TASK ITEM
Begin at the line that contains "Energy chains" and repeat every line from there to the end of the records below, inclusive, without adding any other line.
PROVIDED RECORDS START
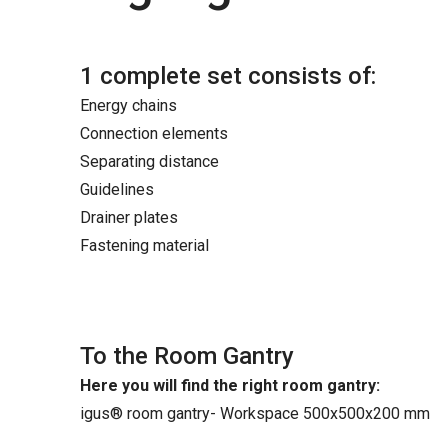
1 complete set consists of:
Energy chains
Connection elements
Separating distance
Guidelines
Drainer plates
Fastening material
To the Room Gantry
Here you will find the right room gantry:
igus® room gantry- Workspace 500x500x200 mm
PROVIDED RECORDS END
ANSWER AREA
Energy chains
Connection elements
Separating distance
Guidelines
Drainer plates
Fastening material
To the Room Gantry
Here you will find the right room gantry:
igus® room gantry- Workspace 500x500x200 mm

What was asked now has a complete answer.